[Saved data entries]
━━━━━━━━━━━━━━━━━━━━

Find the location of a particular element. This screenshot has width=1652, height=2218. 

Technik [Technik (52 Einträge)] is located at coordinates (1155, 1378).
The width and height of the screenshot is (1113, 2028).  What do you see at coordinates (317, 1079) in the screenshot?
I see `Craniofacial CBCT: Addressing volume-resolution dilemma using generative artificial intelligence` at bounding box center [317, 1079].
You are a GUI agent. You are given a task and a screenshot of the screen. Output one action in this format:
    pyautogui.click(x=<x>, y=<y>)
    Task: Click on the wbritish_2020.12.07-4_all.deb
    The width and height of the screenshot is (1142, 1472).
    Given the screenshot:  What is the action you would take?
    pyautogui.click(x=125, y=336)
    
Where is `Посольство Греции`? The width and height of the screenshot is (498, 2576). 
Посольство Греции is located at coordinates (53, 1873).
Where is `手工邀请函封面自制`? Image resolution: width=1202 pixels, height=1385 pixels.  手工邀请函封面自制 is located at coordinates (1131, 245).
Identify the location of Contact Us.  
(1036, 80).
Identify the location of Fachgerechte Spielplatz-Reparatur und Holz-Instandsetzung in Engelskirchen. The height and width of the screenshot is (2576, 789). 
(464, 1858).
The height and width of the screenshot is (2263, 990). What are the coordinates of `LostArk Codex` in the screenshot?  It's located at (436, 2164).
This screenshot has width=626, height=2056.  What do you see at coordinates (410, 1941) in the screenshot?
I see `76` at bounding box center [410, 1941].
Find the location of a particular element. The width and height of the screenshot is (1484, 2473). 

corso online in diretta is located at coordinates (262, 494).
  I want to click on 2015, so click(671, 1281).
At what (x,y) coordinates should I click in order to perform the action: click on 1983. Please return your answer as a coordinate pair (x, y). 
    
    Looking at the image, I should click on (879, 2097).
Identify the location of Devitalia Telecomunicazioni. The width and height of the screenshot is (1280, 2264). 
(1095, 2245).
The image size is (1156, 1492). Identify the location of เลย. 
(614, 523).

━━━━━━━━━━━━━━━━━━━━

Write out, exactly as given, the line containing "Identify the location of Fachgerechte" and every line after it to the end of the records. Include nothing else.

Solution for this problem
Identify the location of Fachgerechte Spielplatz-Reparatur und Holz-Instandsetzung in Engelskirchen. The height and width of the screenshot is (2576, 789). 
(464, 1858).
The height and width of the screenshot is (2263, 990). What are the coordinates of `LostArk Codex` in the screenshot?  It's located at (436, 2164).
This screenshot has width=626, height=2056.  What do you see at coordinates (410, 1941) in the screenshot?
I see `76` at bounding box center [410, 1941].
Find the location of a particular element. The width and height of the screenshot is (1484, 2473). 

corso online in diretta is located at coordinates (262, 494).
  I want to click on 2015, so click(671, 1281).
At what (x,y) coordinates should I click in order to perform the action: click on 1983. Please return your answer as a coordinate pair (x, y). 
    
    Looking at the image, I should click on (879, 2097).
Identify the location of Devitalia Telecomunicazioni. The width and height of the screenshot is (1280, 2264). 
(1095, 2245).
The image size is (1156, 1492). Identify the location of เลย. 
(614, 523).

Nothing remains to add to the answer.